--- Material for this exercise ---
--
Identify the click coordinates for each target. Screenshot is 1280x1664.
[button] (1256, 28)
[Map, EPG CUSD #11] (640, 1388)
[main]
--
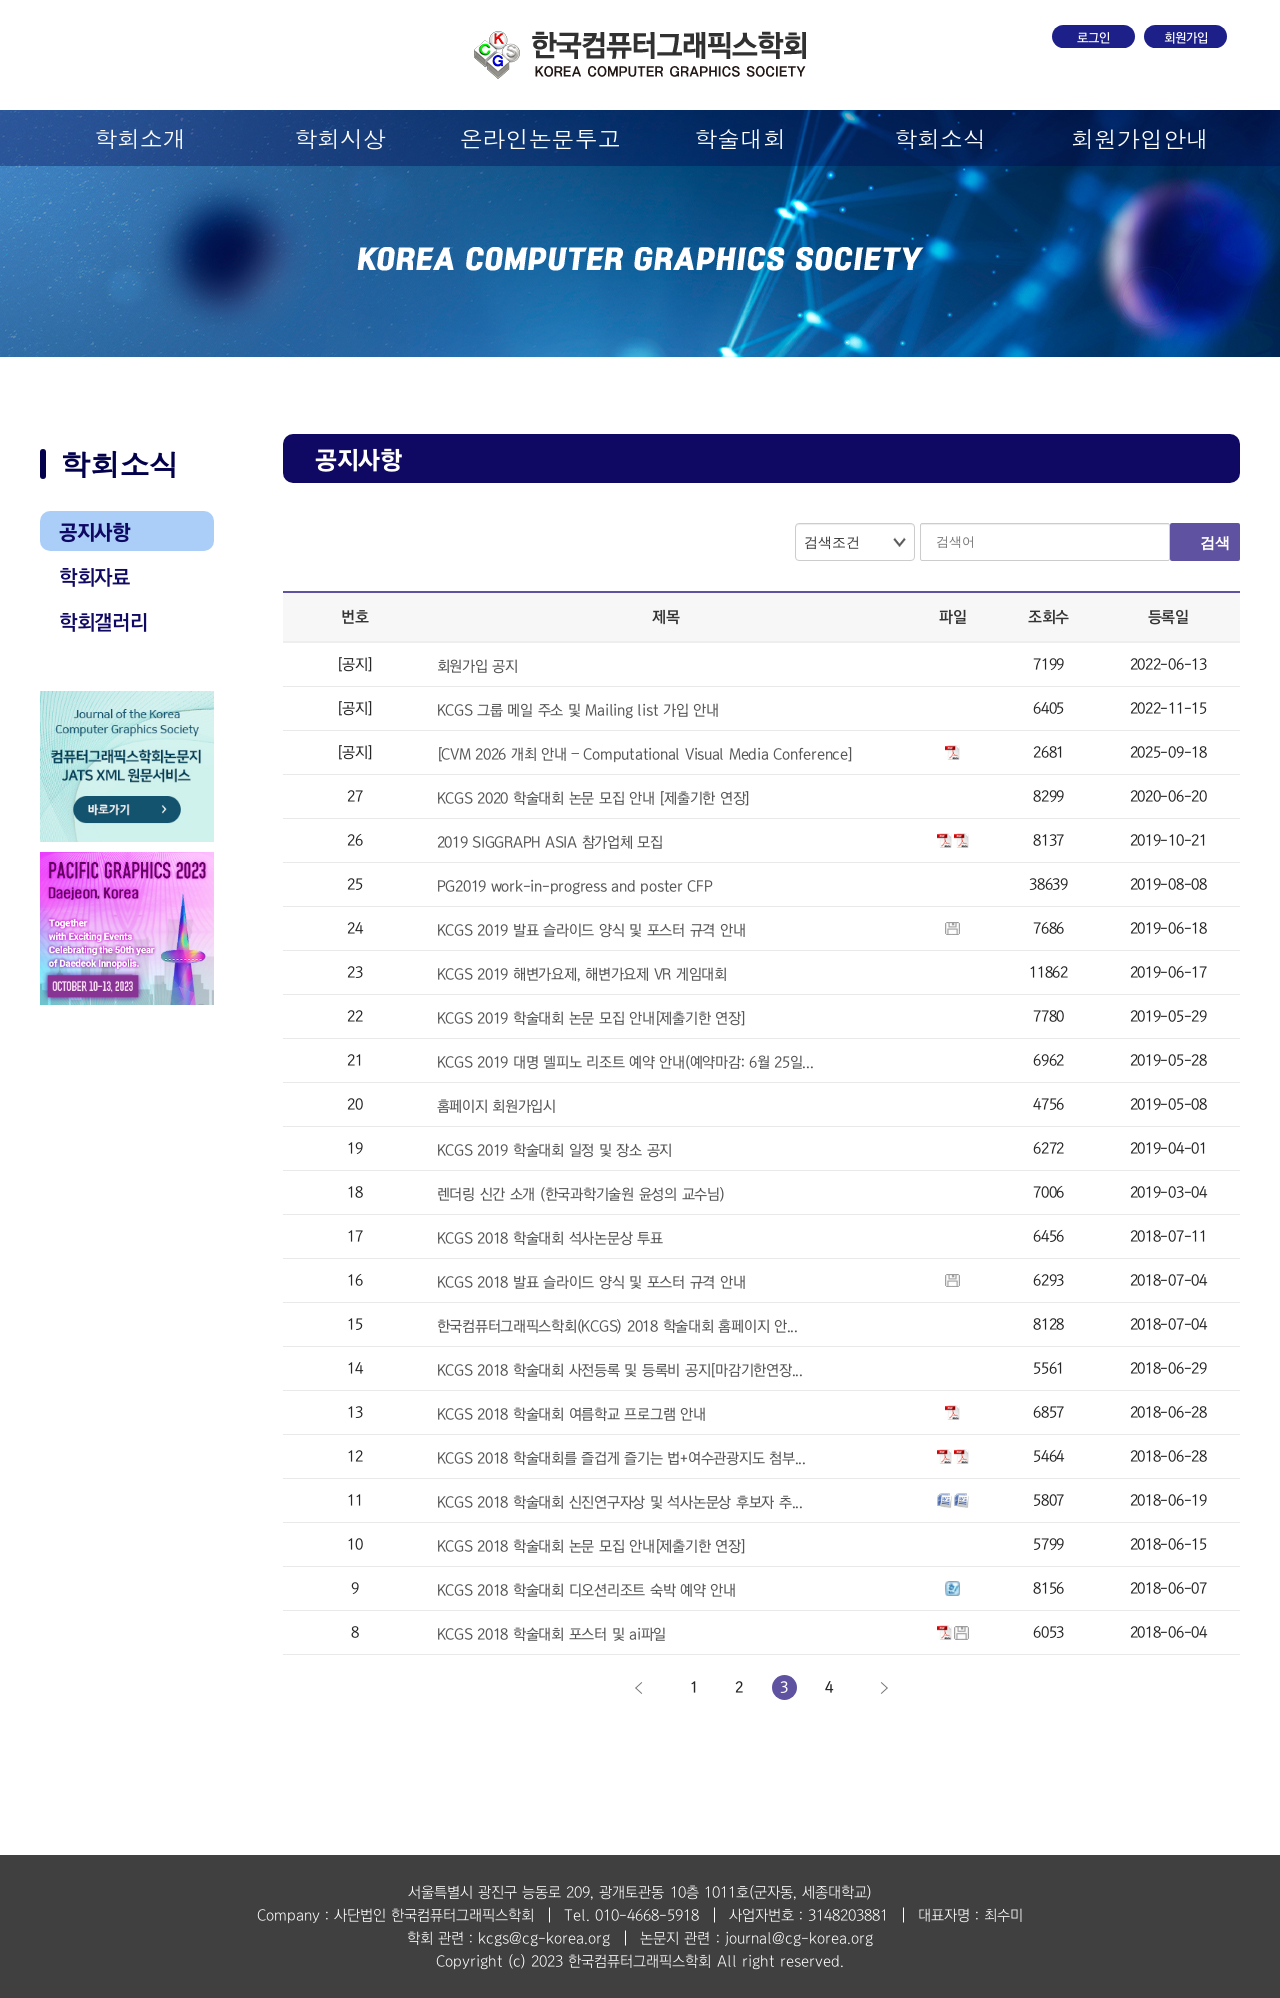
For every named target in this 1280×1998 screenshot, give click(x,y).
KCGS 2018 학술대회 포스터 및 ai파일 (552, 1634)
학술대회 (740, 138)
--
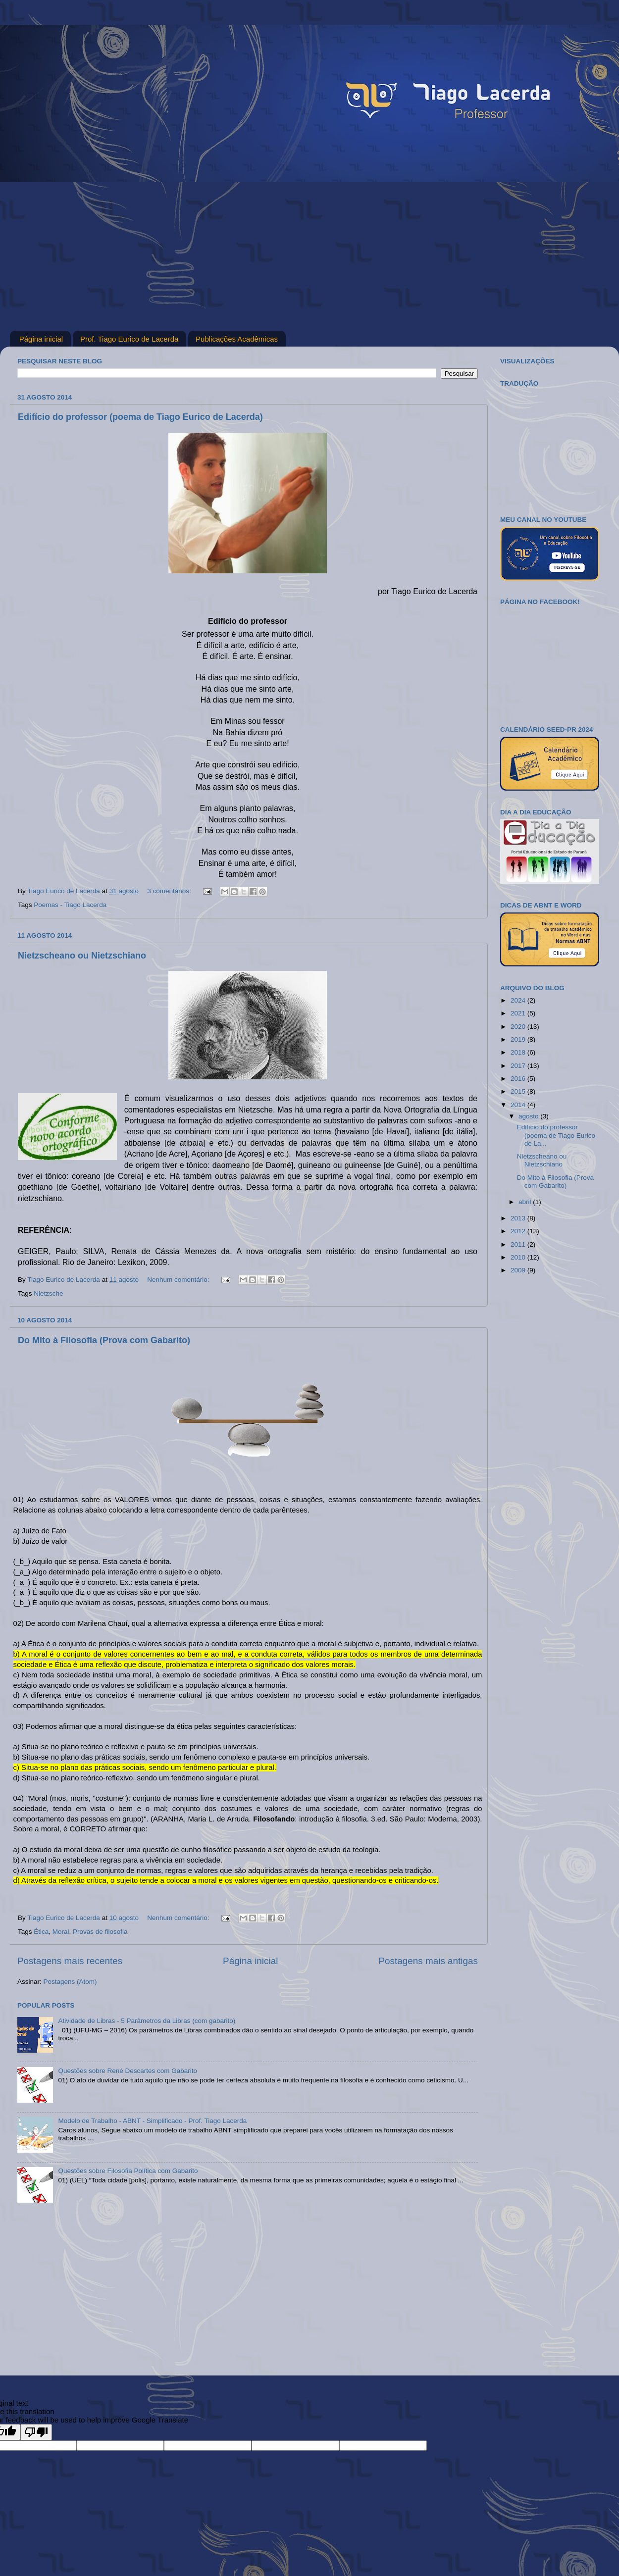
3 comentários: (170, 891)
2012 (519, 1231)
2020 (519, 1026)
--
A single number is the whole answer: how many lines in the data above hold the string "click".

2